Items from a data source:

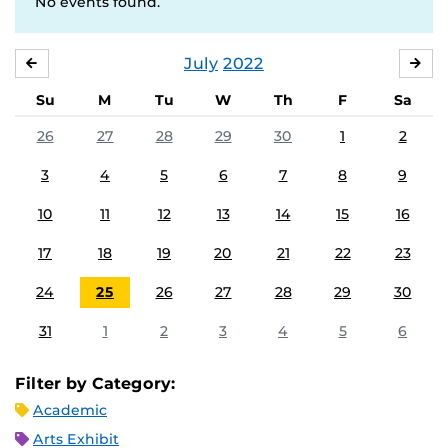
No events found.
July
2022
JUNE
AU
Su
M
Tu
W
Th
F
Sa
26
27
28
29
30
1
2
3
4
5
6
7
8
9
10
11
12
13
14
15
16
17
18
19
20
21
22
23
24
25
26
27
28
29
30
31
1
2
3
4
5
6
Filter by Category:
Academic
Arts Exhibit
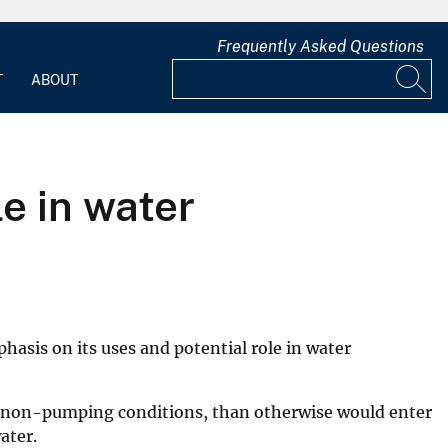
Frequently Asked Questions
T
ABOUT
le in water
hasis on its uses and potential role in water
 or non-pumping conditions, than otherwise would enter
ater.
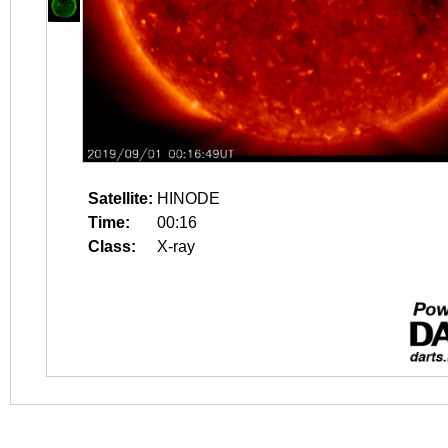
Satellite:
HINODE
Time:
00:16
Class:
X-ray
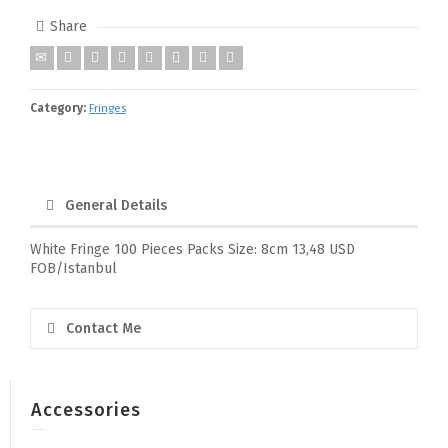
Share
Category:
Fringes
General Details
White Fringe 100 Pieces Packs Size: 8cm 13,48 USD
FOB/Istanbul
Contact Me
Accessories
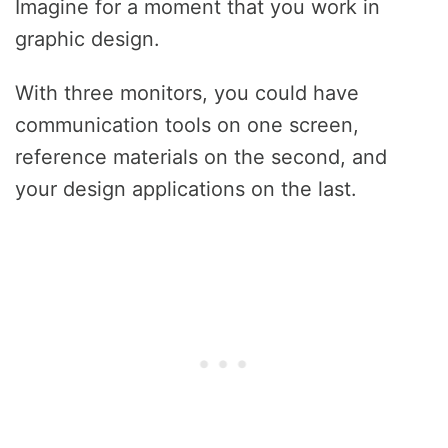
Imagine for a moment that you work in
graphic design.
With three monitors, you could have
communication tools on one screen,
reference materials on the second, and
your design applications on the last.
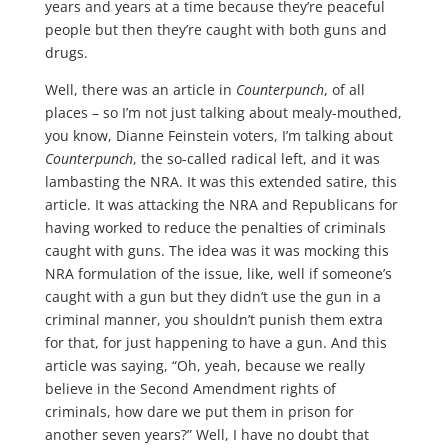
years and years at a time because they’re peaceful
people but then they’re caught with both guns and
drugs.
Well, there was an article in
Counterpunch
, of all
places – so I’m not just talking about mealy-mouthed,
you know, Dianne Feinstein voters, I’m talking about
Counterpunch
, the so-called radical left, and it was
lambasting the NRA. It was this extended satire, this
article. It was attacking the NRA and Republicans for
having worked to reduce the penalties of criminals
caught with guns. The idea was it was mocking this
NRA formulation of the issue, like, well if someone’s
caught with a gun but they didn’t use the gun in a
criminal manner, you shouldn’t punish them extra
for that, for just happening to have a gun. And this
article was saying, “Oh, yeah, because we really
believe in the Second Amendment rights of
criminals, how dare we put them in prison for
another seven years?” Well, I have no doubt that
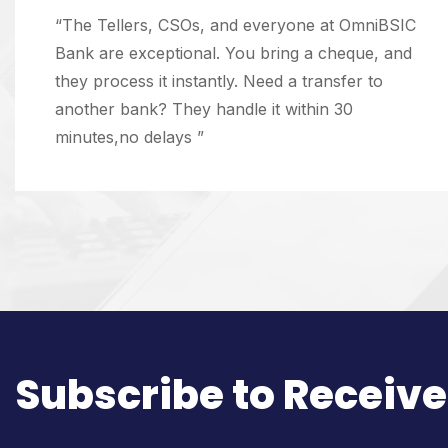
“The Tellers, CSOs, and everyone at OmniBSIC
Bank are exceptional. You bring a cheque, and
they process it instantly. Need a transfer to
another bank? They handle it within 30
minutes,no delays ”
Subscribe to Receive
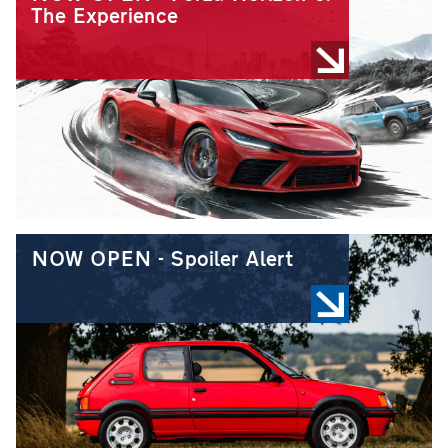
The Experience
NOW OPEN - Spoiler Alert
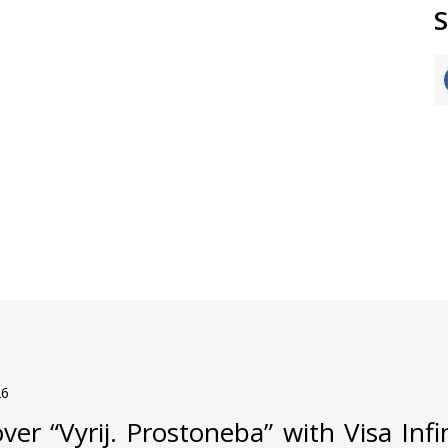
S
26
ver “Vyrij. Prostoneba” with Visa Inf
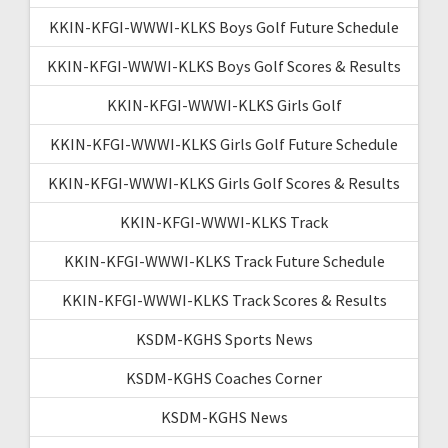
KKIN-KFGI-WWWI-KLKS Boys Golf Future Schedule
KKIN-KFGI-WWWI-KLKS Boys Golf Scores & Results
KKIN-KFGI-WWWI-KLKS Girls Golf
KKIN-KFGI-WWWI-KLKS Girls Golf Future Schedule
KKIN-KFGI-WWWI-KLKS Girls Golf Scores & Results
KKIN-KFGI-WWWI-KLKS Track
KKIN-KFGI-WWWI-KLKS Track Future Schedule
KKIN-KFGI-WWWI-KLKS Track Scores & Results
KSDM-KGHS Sports News
KSDM-KGHS Coaches Corner
KSDM-KGHS News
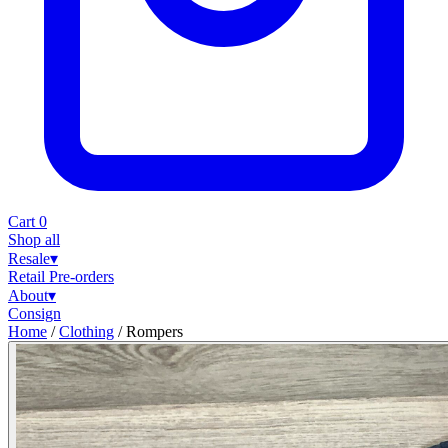
Cart
0
Shop all
Resale
▾
Retail
Pre-orders
About
▾
Consign
Home
/
Clothing
/
Rompers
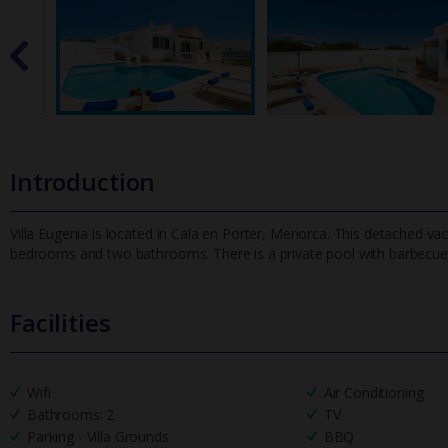
Introduction
Villa Eugenia is located in Cala en Porter, Menorca. This detached vaca
bedrooms and two bathrooms. There is a private pool with barbecue
Facilities
Wifi
Air Conditioning
Bathrooms: 2
TV
Parking - Villa Grounds
BBQ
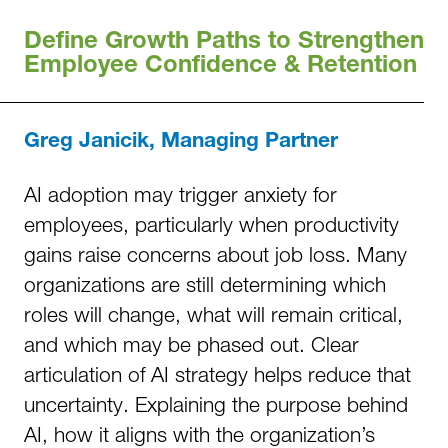
Define Growth Paths to Strengthen
Employee Confidence & Retention
Greg Janicik, Managing Partner
AI adoption may trigger anxiety for
employees, particularly when productivity
gains raise concerns about job loss. Many
organizations are still determining which
roles will change, what will remain critical,
and which may be phased out. Clear
articulation of AI strategy helps reduce that
uncertainty. Explaining the purpose behind
AI, how it aligns with the organization’s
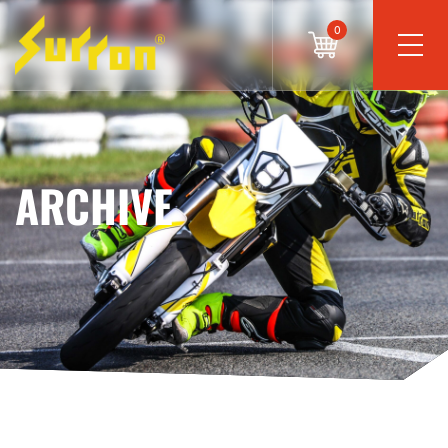
0
ARCHIVE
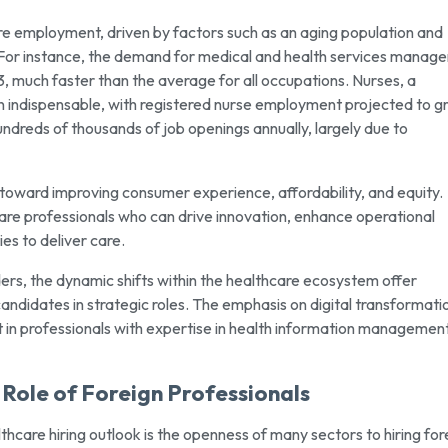
are employment, driven by factors such as an aging population and
or instance, the demand for medical and health services manager
much faster than the average for all occupations. Nurses, a
main indispensable, with registered nurse employment projected to 
undreds of thousands of job openings annually, largely due to
toward improving consumer experience, affordability, and equity.
care professionals who can drive innovation, enhance operational
es to deliver care.
ders, the dynamic shifts within the healthcare ecosystem offer
candidates in strategic roles. The emphasis on digital transformati
t in professionals with expertise in health information management
Role of Foreign Professionals
hcare hiring outlook is the openness of many sectors to hiring for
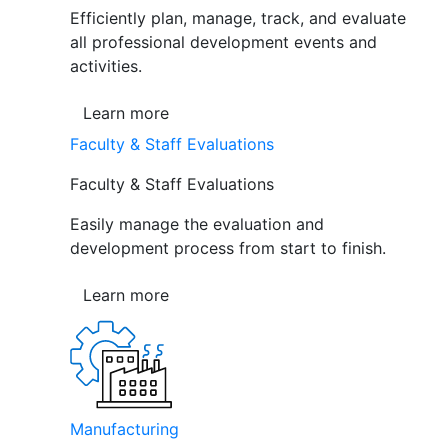
Efficiently plan, manage, track, and evaluate
all professional development events and
activities.
Learn more
Faculty & Staff Evaluations
Faculty & Staff Evaluations
Easily manage the evaluation and
development process from start to finish.
Learn more
Manufacturing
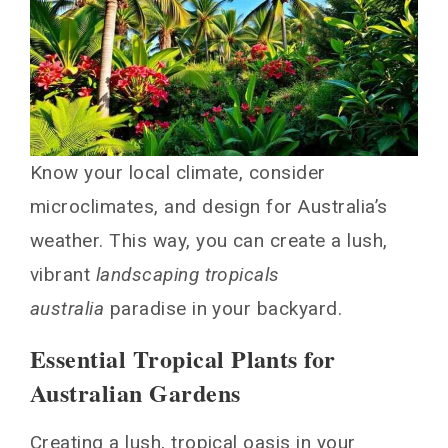
Know your local climate, consider
microclimates, and design for Australia’s
weather. This way, you can create a lush,
vibrant
landscaping tropicals
australia
paradise in your backyard.
Essential Tropical Plants for
Australian Gardens
Creating a lush, tropical oasis in your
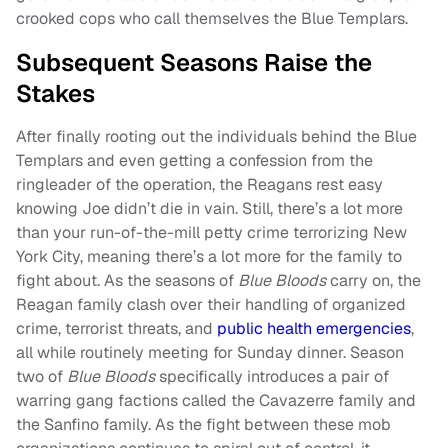
crooked cops who call themselves the Blue Templars.
Subsequent Seasons Raise the
Stakes
After finally rooting out the individuals behind the Blue
Templars and even getting a confession from the
ringleader of the operation, the Reagans rest easy
knowing Joe didn’t die in vain. Still, there’s a lot more
than your run-of-the-mill petty crime terrorizing New
York City, meaning there’s a lot more for the family to
fight about. As the seasons of
Blue Bloods
carry on, the
Reagan family clash over their handling of organized
crime, terrorist threats, and
public health emergencies
,
all while routinely meeting for Sunday dinner. Season
two of
Blue Bloods
specifically introduces a pair of
warring gang factions called the Cavazerre family and
the Sanfino family. As the fight between these mob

* _EXERCISE OBJECTIVE_: In the data above, find each line that uses the string "which". Copy it.

* _EXERCISE RESULT_:
organizations are still determining which
and which may be phased out. Clear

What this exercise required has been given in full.